People expressed great dislike and concern when they learned it would be an “open format” with mats on the floor. Many people had been expecting a room like they had stayed at in hotel shelters, and were not happy to learn of the warehouse style shelter.
Later in the afternoon, after some of the buses had already taken hundreds of migrants to the shelters, people began to show up back at the Zuni camp because they did not feel safe at the shelter. One couple showed up distraught as the young women expressed feeling very unsafe in a big room sleeping next to a bunch of men. She said she felt safer in their private tent and wanted to come back to the camp. This couple told us that there were around 30 more people from the shelter leaving also. We met some of these people, including more couples, as they came back to the camp looking for somewhere else to stay. City outreach workers would only try to convince them to go to one of the shelters – no other option was offered.
At 5pm the City “closed” the camp and would not allow people to remain inside the fence area. Anyone who was at work during the sweep, or for whatever reason were not there, would have to know to find the cop who would be parked there all night and ask to get in to get any stuff needed, but would not be able to stay in their tent. In reality, people showing up after 5pm likely lost all their property and will not know where to go that night.
Today, City workers are going to start going through the camp and trashing or storing tents and property. Yesterday they marked tents with an “X” (for trash) and an “I” (for information). Tents with an “X” were supposedly “contaminated” and tents with an “I” were supposed to get more information to decide if they were contaminated or not. Tents that the owner did not ask to store that are not contaminated are supposed to be donated back to the community. (However, as I type this reports are coming in of tents with an “I” being trash regardless of quality).
With what we have been told is 320 spots at the shelters, and with about 400 migrants living in the camp prior to yesterday, the numbers do not add up. Even with many people leaving these shelters due to not feeling safe or comfortable in a congregate setting (as well as issues like the lack of showers or rules), with hundreds more migrants coming every week, these shelters will be over capacity in no time.
Furthermore, people are only given 30 days at the shelter – so where are they supposed to go after that? The City says they will connect people with housing in that timeframe, but we have been told 1 out of every 10 people applying are being denied, the process takes time for those who can get it, and funding is not secured indefinitely for all. This housing opportunity is a great step forward, but it simply will not secure housing for everyone timed out of the shelters at 30 days.

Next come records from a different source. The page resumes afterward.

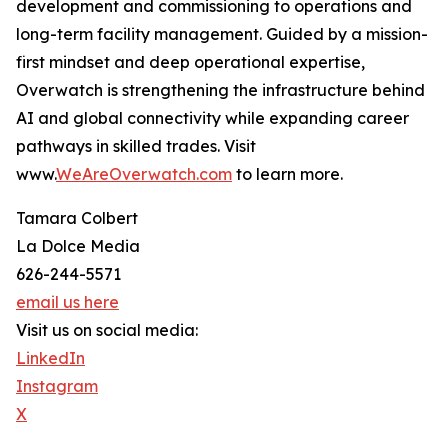
development and commissioning to operations and
long-term facility management. Guided by a mission-
first mindset and deep operational expertise,
Overwatch is strengthening the infrastructure behind
AI and global connectivity while expanding career
pathways in skilled trades. Visit
www.
WeAreOverwatch.com
to learn more.
Tamara Colbert
La Dolce Media
626-244-5571
email us here
Visit us on social media:
LinkedIn
Instagram
X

The sweep of this camp was posted for 5 days, yet only one of these days was dedicated to moving people – the last 4 days are being used to clear the property. Having been to hundreds of sweeps over the year, we can say definitively that this sweep was one of the most chaotic, poorly planned, rushed sweeps. While a 7 day notice was posted for this sweep, residents of the camp were given no real information about the shelters they were expected to go to until the day of the sweep. Furthermore, the shelters that they were moved into were not opened until the day of the sweep. This sweep was also conducted when it was as low as 22 degrees – instead of waiting until the sun had warmed up. More time should have been given for residents to get full information about the shelter and other options to make informed decisions on what is best for them and their families.
Most importantly, no sweep or closure should have happened. The resources the City is providing for shelter and some housing could have been offered camp residents in such a way that they can choice to go to the shelter if they wish or not if they do not wish, and in such a way as to keep – at least some – of the tents up and available for those who do not feel safe at shelter and for the hundreds more migrants coming to Denver every day who will need somewhere to be. The reality is, without this (or another) tent site as a backup, countless people are going to be scattered through the City with nothing, freezing on the streets with no support.